Non-reasoning models are a better fit when:

* **Latency is critical**: Real-time voice agents, instant-response chatbots, or other applications that need fast responses.
* **Tasks are straightforward**: Simple classification, basic text generation, factual lookups, or quick summaries don't benefit from extended reasoning.
* **Cost is the priority**: High-volume pipelines processing many simple queries. Reasoning tokens significantly increase per-query costs.

For these use cases, consider faster non-reasoning models like [Llama 3.3 70B](/docs/serverless/models) or [Qwen3.5 9B](/docs/serverless/models).

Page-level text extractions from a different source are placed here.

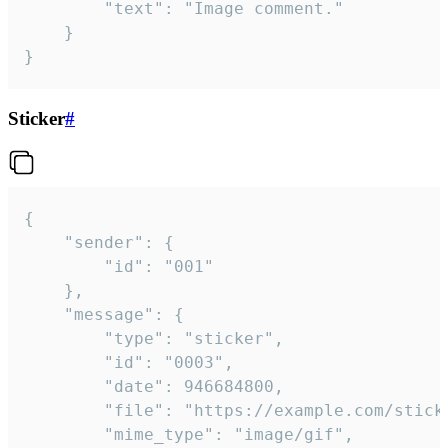
		"text": "Image comment."

	}

}
Sticker
#
{

	"sender": {

		"id": "001"

	},

	"message": {

		"type": "sticker",

		"id": "0003",

		"date": 946684800,

		"file": "https://example.com/sticker.gif",

		"mime_type": "image/gif",
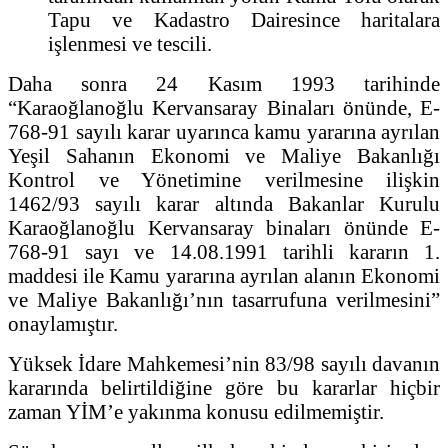
Tapu ve Kadastro Dairesince haritalara
işlenmesi ve tescili.
Daha sonra 24 Kasım 1993 tarihinde
“Karaoğlanoğlu Kervansaray Binaları önünde, E-
768-91 sayılı karar uyarınca kamu yararına ayrılan
Yeşil Sahanın Ekonomi ve Maliye Bakanlığı
Kontrol ve Yönetimine verilmesine ilişkin
1462/93 sayılı karar altında Bakanlar Kurulu
Karaoğlanoğlu Kervansaray binaları önünde E-
768-91 sayı ve 14.08.1991 tarihli kararın 1.
maddesi ile Kamu yararına ayrılan alanın Ekonomi
ve Maliye Bakanlığı’nın tasarrufuna verilmesini”
onaylamıştır.
Yüksek İdare Mahkemesi’nin 83/98 sayılı davanın
kararında belirtildiğine göre bu kararlar hiçbir
zaman YİM’e yakınma konusu edilmemiştir.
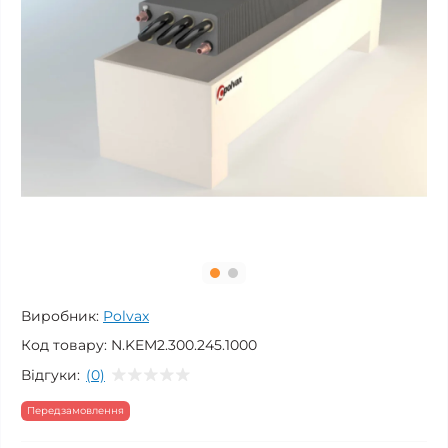
Виробник:
Polvax
Код товару:
N.KEM2.300.245.1000
Відгуки:
(0)
Передзамовлення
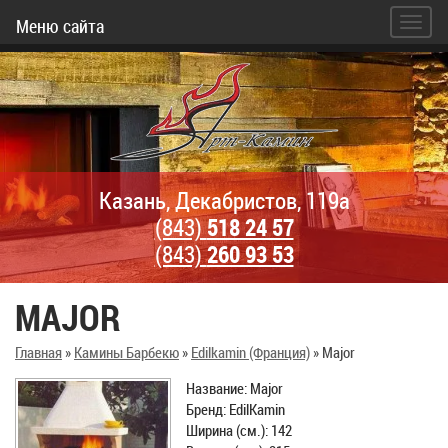
Меню сайта
Казань, Декабристов, 119а
(843)
518 24 57
(843)
260 93 53
MAJOR
Главная
»
Камины Барбекю
»
Edilkamin (Франция)
»
Major
Название: Major
Бренд: EdilKamin
Ширина (см.): 142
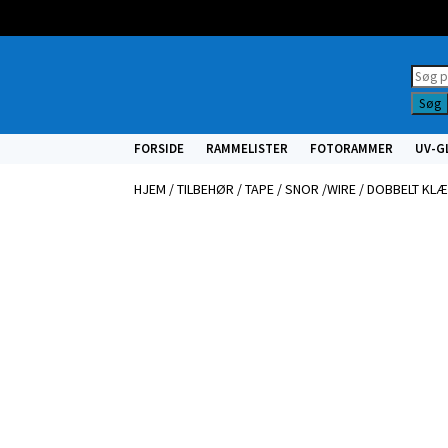
Prod
searc
Søg
FORSIDE
RAMMELISTER
FOTORAMMER
UV-G
HJEM
/
TILBEHØR
/
TAPE / SNOR /WIRE
/ DOBBELT KLÆ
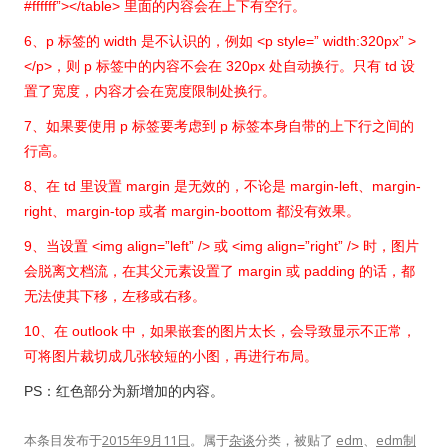
#ffffff”></table> 里面的内容会在上下有空行。
6、p 标签的 width 是不认识的，例如 <p style=” width:320px” >
</p>，则 p 标签中的内容不会在 320px 处自动换行。只有 td 设
置了宽度，内容才会在宽度限制处换行。
7、如果要使用 p 标签要考虑到 p 标签本身自带的上下行之间的
行高。
8、在 td 里设置 margin 是无效的，不论是 margin-left、margin-
right、margin-top 或者 margin-boottom 都没有效果。
9、当设置 <img align=”left” /> 或 <img align=”right” /> 时，图片
会脱离文档流，在其父元素设置了 margin 或 padding 的话，都
无法使其下移，左移或右移。
10、在 outlook 中，如果嵌套的图片太长，会导致显示不正常，
可将图片裁切成几张较短的小图，再进行布局。
PS：红色部分为新增加的内容。
本条目发布于
2015年9月11日
。属于
杂谈
分类，被贴了
edm
、
edm制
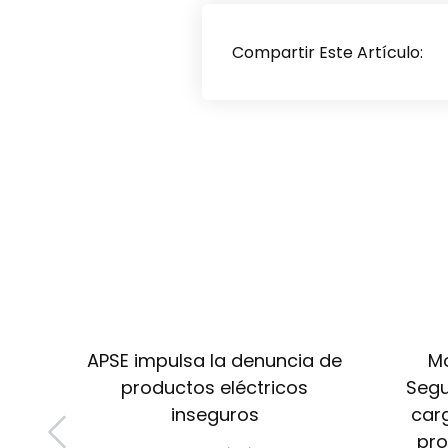
Compartir Este Artículo:
a la
APSE impulsa la denuncia de
Mo
la
productos eléctricos
Segu
ina
inseguros
carg
pro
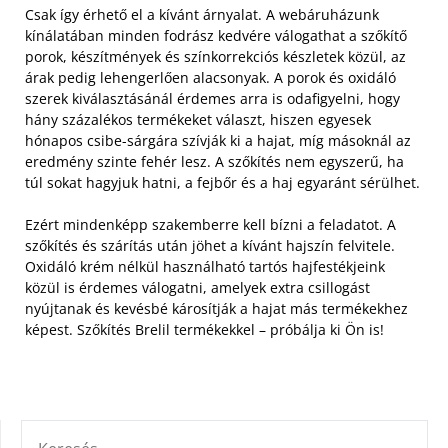
Csak így érhető el a kívánt árnyalat. A webáruházunk
kínálatában minden fodrász kedvére válogathat a szőkítő
porok, készítmények és színkorrekciós készletek közül, az
árak pedig lehengerlően alacsonyak.
A porok és oxidáló
szerek kiválasztásánál érdemes arra is odafigyelni, hogy
hány százalékos termékeket választ, hiszen egyesek
hónapos csibe-sárgára szívják ki a hajat, míg másoknál az
eredmény szinte fehér lesz. A szőkítés nem egyszerű, ha
túl sokat hagyjuk hatni, a fejbőr és a haj egyaránt sérülhet.
Ezért mindenképp szakemberre kell bízni a feladatot. A
szőkítés és szárítás után jöhet a kívánt hajszín felvitele.
Oxidáló krém nélkül használható tartós hajfestékjeink
közül is érdemes válogatni, amelyek extra csillogást
nyújtanak és kevésbé károsítják a hajat más termékekhez
képest. Szőkítés Brelil termékekkel – próbálja ki Ön is!
KERESÉS:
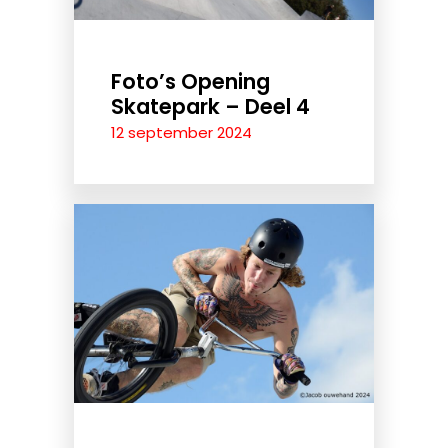
Foto’s Opening
Skatepark – Deel 4
12 september 2024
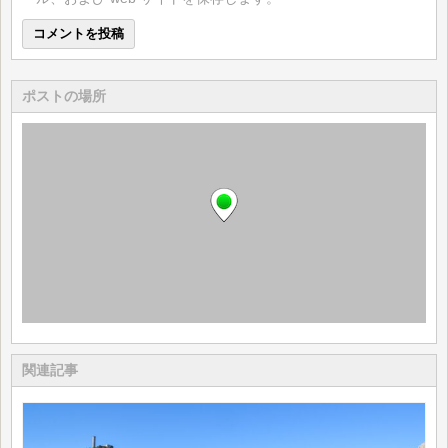
ポストの場所
関連記事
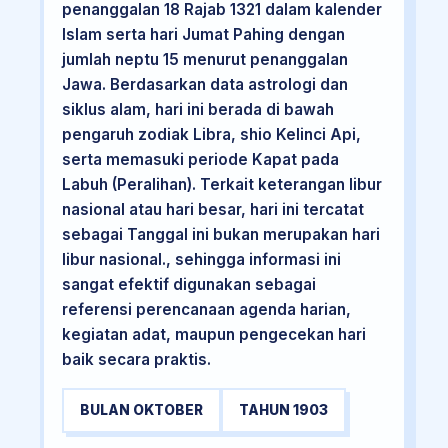
penanggalan 18 Rajab 1321 dalam kalender
Islam serta hari Jumat Pahing dengan
jumlah neptu 15 menurut penanggalan
Jawa. Berdasarkan data astrologi dan
siklus alam, hari ini berada di bawah
pengaruh zodiak Libra, shio Kelinci Api,
serta memasuki periode Kapat pada
Labuh (Peralihan). Terkait keterangan libur
nasional atau hari besar, hari ini tercatat
sebagai Tanggal ini bukan merupakan hari
libur nasional., sehingga informasi ini
sangat efektif digunakan sebagai
referensi perencanaan agenda harian,
kegiatan adat, maupun pengecekan hari
baik secara praktis.
BULAN OKTOBER
TAHUN 1903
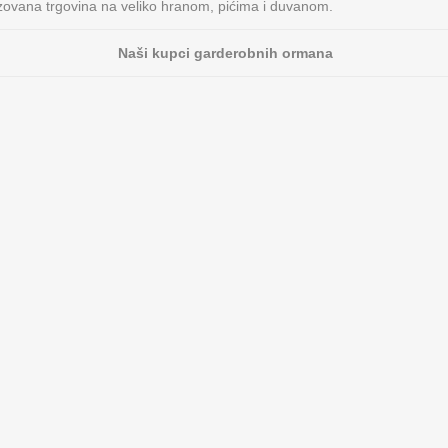
lizovana trgovina na veliko hranom, pićima i duvanom.
Naši kupci garderobnih ormana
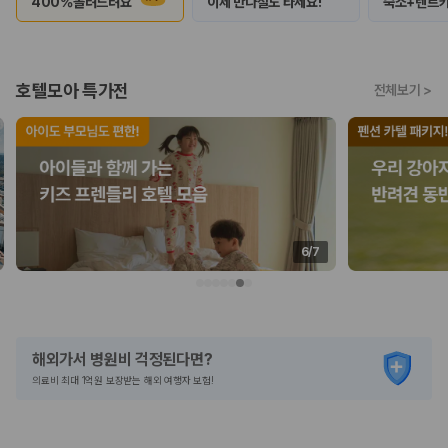
400%돌려드려요
이제 반나절도 타세요!
숙소+렌트
2. 보험 조건은 가격만큼 중요합니다
완전자차와 슈퍼자차는 업체별 보장 범위가 다를 수 있습니다. 카모아에서
는 제주 렌트카 가격과 함께 보험 조건을 비교해 여행 스타일에 맞는 보장
수준을 선택할 수 있습니다.
호텔모아 특가전
전체보기
>
3. 제주공항 접근성과 셔틀 조건을 함께 확인하세요
제주 렌트카는 차량 인수 위치와 셔틀 편의성에 따라 실제 이용 만족도가
달라집니다. 공항에서 렌트카 사무실까지의 이동 조건을 가격과 함께 비교
하는 것이 좋습니다.
제주도 렌트카 차종별 가격비교
6
/
7
경차·소형차
혼자 또는 2인 여행에 적합하며 제주 렌트카 최저가를 찾는 사용자
가 가장 먼저 비교하는 차종입니다.
준중형·중형차
해외가서 병원비 걱정된다면?
커플·친구 여행에서 많이 선택되며 가격과 승차감의 균형이 좋은 차
의료비 최대 1억원 보장받는 해외 여행자 보험!
종입니다.
SUV
가족 여행, 짐이 많은 여행, 장거리 이동에 적합하며 보험 조건과 차
량 연식을 함께 비교하는 것이 좋습니다.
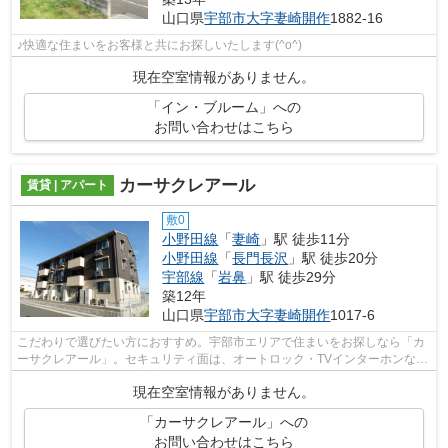
山口県
宇部市
大字妻崎開作
1882-16
♪快適な住まいをお客様と共にお探しいたします(^o^)
現在空室情報がありません。
「イン・ブルーム」への
お問い合わせはこちら
カーサクレアール
賃貸 | アパート
敷0
小野田線
「
妻崎
」駅 徒歩11分
小野田線
「
長門長沢
」駅 徒歩20分
宇部線
「
岩鼻
」駅 徒歩29分
築12年
山口県
宇部市
大字妻崎開作
1017-6
こだわりで選びたい方におすすめ。宇部市エリアで住まいをお探しなら「カ
ーサクレアール」。セキュリティ面は、オートロック・TVインターホンなど
を備え付けているので安心して暮らせ...
現在空室情報がありません。
「カーサクレアール」への
お問い合わせはこちら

## Manage costs and latency

Reasoning tokens can vary from a few hundred for simple problems to tens of thousands for complex challenges. Strategies to keep costs and latency in check:

* **Use `max_tokens`**: Set a token limit to cap total output. This reduces costs but may truncate reasoning on complex problems, find the right balance for your use case.
* **Toggle reasoning on hybrid models**: Use `reasoning={"enabled": False}` for simple queries and only enable it when the task benefits from deeper analysis.
* **Use reasoning effort levels**: On GPT-OSS, use `reasoning_effort="low"` for routine tasks and `"high"` for critical decisions.
* **Use turn-level thinking**: On GLM-5, disable thinking for simple turns and enable it only for complex ones within the same session.
* **Prompt for shorter reasoning**: Include instructions like "Please be succinct in your thinking" to reduce reasoning token usage on simpler problems. See [Controlling reasoning depth via prompting](#controlling-reasoning-depth-via-prompting).
* **Stream responses**: Since reasoning models produce longer outputs, streaming with `stream=True` provides a better user experience by showing partial results as they arrive.